Observable Framework

Observable Framework ❤️ Downdetector

Reports for incident analysis

When you face an incident it is good to make an incident report to see if you can find the root causes of it and describe actions to prevent it next time. Such a report has roughly the following structure:

  • What happened?
  • What has been done to mitigate the issue?
  • What can be done to prevent it from happening again?

I have seen quite some reports where the first part was only a short description without details. Then you have to trust the authors of the report that the described improvement actions are sufficient to prevent it next time.

Describe ‘what happened’ in a ‘scientific paper’ approach

In order to judge whether the actions taken are sufficient to prevent the incident from happening again, you have to analyze the incident data.
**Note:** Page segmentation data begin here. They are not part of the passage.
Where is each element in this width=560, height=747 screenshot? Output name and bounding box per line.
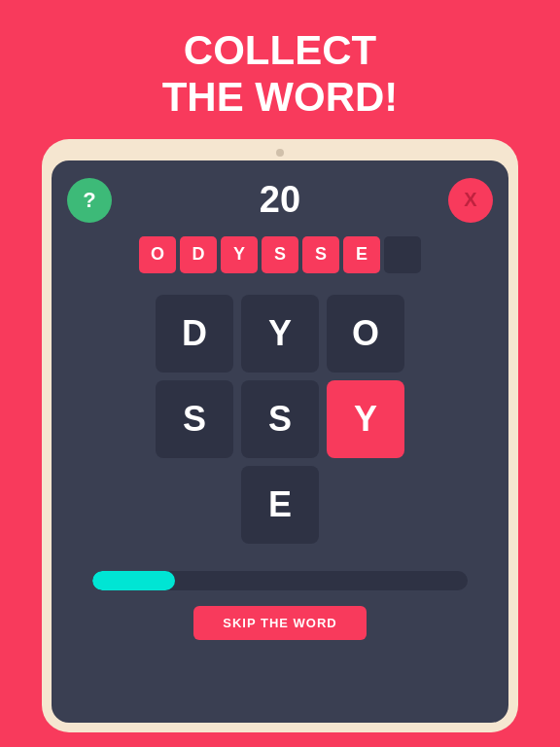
progress-bar-fill	[92, 571, 175, 590]
word-letter-s1: S	[262, 236, 298, 273]
grid-cell-y1[interactable]: Y	[241, 295, 319, 373]
word-letter-blank	[384, 236, 421, 273]
tablet-screen: ? 20 X O D Y S S E D Y O S S Y	[52, 160, 508, 723]
grid-cell-y2[interactable]: Y	[327, 380, 404, 458]
main-title: COLLECT THE WORD!	[162, 27, 399, 122]
grid-cell-empty-1	[156, 466, 233, 544]
grid-cell-empty-2	[327, 466, 404, 544]
help-button[interactable]: ?	[67, 178, 112, 223]
word-letter-d: D	[180, 236, 217, 273]
grid-cell-s2[interactable]: S	[241, 380, 319, 458]
word-display: O D Y S S E	[139, 236, 421, 273]
skip-word-button[interactable]: SKIP THE WORD	[193, 606, 367, 640]
header-row: ? 20 X	[67, 178, 493, 223]
close-button[interactable]: X	[448, 178, 493, 223]
grid-cell-s1[interactable]: S	[156, 380, 233, 458]
tablet-frame: ? 20 X O D Y S S E D Y O S S Y	[42, 139, 518, 732]
grid-cell-e[interactable]: E	[241, 466, 319, 544]
grid-cell-o[interactable]: O	[327, 295, 404, 373]
word-letter-y: Y	[221, 236, 258, 273]
word-letter-s2: S	[302, 236, 339, 273]
score-display: 20	[260, 179, 300, 221]
progress-bar-container	[92, 571, 467, 590]
word-letter-o: O	[139, 236, 176, 273]
grid-cell-d[interactable]: D	[156, 295, 233, 373]
tablet-camera	[276, 149, 284, 157]
word-letter-e: E	[343, 236, 380, 273]
letter-grid: D Y O S S Y E	[156, 295, 404, 544]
The observability data is an excellent source for that, but that data is sometimes scattered across different tools and systems, not everyone has access and you have to interpret that data as well.

During the analysis sessions I did, I captured this on a Confluence page. I stored screenshots and links to some dashboards. Next to that I wrote my observations and the relation between the captured screenshots, like I did in a blog post like this one.

The reason why I take this approach is that it is easy to reproduce the analysis and I can share my line of thinking with others. And if others disagree or have a different view, or maybe they have more data, this document is a source to have a discussion. If you are able to understand all details of an incident together, you can better come to a conclusion and have better actions to prevent it next time.

Capturing data on a page has some drawbacks:

  • Screenshots are not interactive
  • Dashboard links are fine, but the link is sometimes to the ’last 24 hours’, which is not applicable if you read it later
  • Observability data might already be deleted due to retention policies

Interactive reports

To share the analysis, you can create a report with captured observability data and which is interactive as well.
Observable Framework provides a simple way to build interactive data reports.

What is Observable Framework?

Create fast, beautiful data apps, dashboards, and reports from the command line. Write Markdown, JavaScript, SQL, Python, R… and any language you like. Free and open-source.

source: Observable Framework

The engineers of Observable Framework created a framework to create reports and provided an example of that as well:

See Analyzing web logs

It is also very easy to get started: https://observablehq.com/framework/getting-started
And with the Observable Framework, you can use the Observable Plot library to easily create graphs

Observable Framework + DownDetector

When an incident occurs, customers report problems pretty quickly. DownDetector and Allestoringen provide a nice overview of the problems.
That data can be a starting point for your own incident report to indicate the customer impact.

I created a sample repository with an example interactive report which is available at: https://ceesbos.nl/observable-framework-and-allestoringen/

The example looks like this, including the instructions on how to use it:

And a part of an actual report can look like this:

What is next?

I have quite some ideas in mind how this can be used even more. I use Grafana a lot, and I see a lot of potential in combining Grafana and Observable Framework or Observable Notebook to create interactive incident reports.